A powerfully built woman strode up. She carried herself with the arrogance of noble birth, a thing so unconscious that Hanna knew at once this soldierly-looking female must be Margrave Judith’s daughter. There was little resemblance between her and her mother, and even less to her beautiful half brother.

“This is the Eagle?”

“I am Hanna, my lady. I serve the Emperor Henry.”

“Emperor! Well, I hope his quest for Taillefer’s crown has served him well, but I fear he has only served the plots and plans of those who ensorcelled him.”

“I fear so, my lady.”

She beckoned, and a pair of soldiers showed Hanna to the stump of a tree hollowed and marked by ax blows, where an armorer plied his trade mending armor. Lady Bertha followed them and watched with interest as Hanna laid her chain across the log and leaned away, grimacing, as the men took turns hammering at the links until one shattered.

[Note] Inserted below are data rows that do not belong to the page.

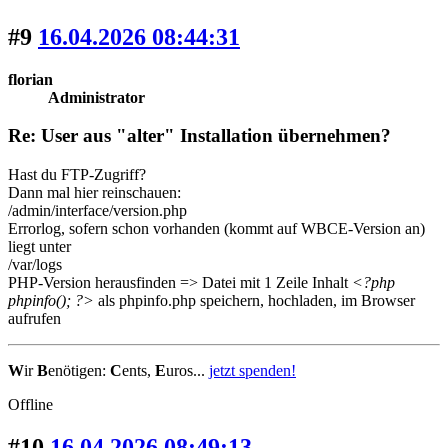
#9
16.04.2026 08:44:31
florian
Administrator
Re: User aus "alter" Installation übernehmen?
Hast du FTP-Zugriff?
Dann mal hier reinschauen:
/admin/interface/version.php
Errorlog, sofern schon vorhanden (kommt auf WBCE-Version an)
liegt unter
/var/logs
PHP-Version herausfinden => Datei mit 1 Zeile Inhalt
<?php
phpinfo(); ?>
als phpinfo.php speichern, hochladen, im Browser
aufrufen
W
ir
B
enötigen:
C
ents,
E
uros...
jetzt spenden!
Offline
#10
16.04.2026 08:49:13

“You can manage with that for now,” said the lady. “Go on, then. Sorgatani is anxious to see you.”

“Yes, my lady. How did you know how to find me?”

“Hanna,” said Breschius.

She followed him. Rather than leading her first to the isolated wagon, he took her aside to the rim of the pool, where a naturally stepped rock ledge gave access to the water just out of sight of the main camp.

“You must wash first,” he said. “You can’t come into her presence so dirty as you are. I’ll get clean clothing for you.”

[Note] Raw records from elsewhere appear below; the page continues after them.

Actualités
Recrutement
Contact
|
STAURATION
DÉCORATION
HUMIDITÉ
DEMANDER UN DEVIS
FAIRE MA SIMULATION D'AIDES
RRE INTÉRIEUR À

“Where will any of you have clean clothing?” She gestured toward the camp. “It looks as rustic as the hideout of bandits.”

“Wash,” he said, and left her there.

She stripped and carried her filthy tunic and leggings into the water with her. It was cold enough, God knew, and the water more bracing than the chilly air, but nevertheless with her teeth chattering and her eyes stinging she endured it and scrubbed her hair and scalp with her fingers
and rubbed down her skin as well as she could, crying and laughing together because it hurt to get clean. The shackles on her wrists and ankles had rubbed her skin raw in spots, but after the first sharp pain, the ice of the water numbed her injuries.

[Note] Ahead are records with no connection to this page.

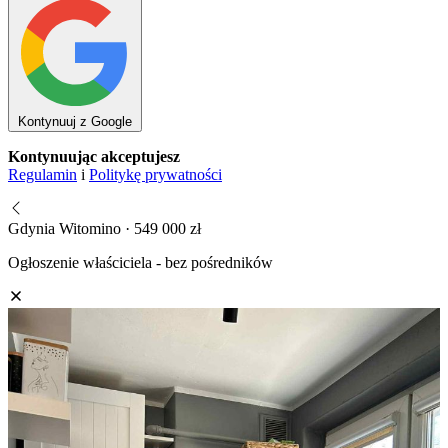
Kontynuuj z Google
Kontynuując akceptujesz
Regulamin
i
Politykę prywatności
Gdynia Witomino · 549 000 zł
Ogłoszenie właściciela - bez pośredników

Breschius returned with a square of folded cloth draped across his left forearm, held in place with his stump pressing it down from above. He chimed when he walked. It seemed he wore anklet bells as well as the belled bracelet. He placed the clothing on the rock and sat with his back to her at the top of the stair-step ledge. His hair, cut short, was clean, and his clothing had been washed and mended. Even his hand was not as dirty as those of the soldiers she had seen working and loitering in camp.

“Were you with Liath?” she asked.

“I was Sorgatani, Lady Bertha, and Her Highness Lady Liathano came from the uttermost east, passing through two crowns until we came to the shore of the Middle Sea. There we met the forces of the skopos. Many of our people were slain, but we escaped because … because the lady called fire.”

The tremor in his voice gave her a sick feeling in the pit of her stomach. When she said nothing, not sure what to say, he went on.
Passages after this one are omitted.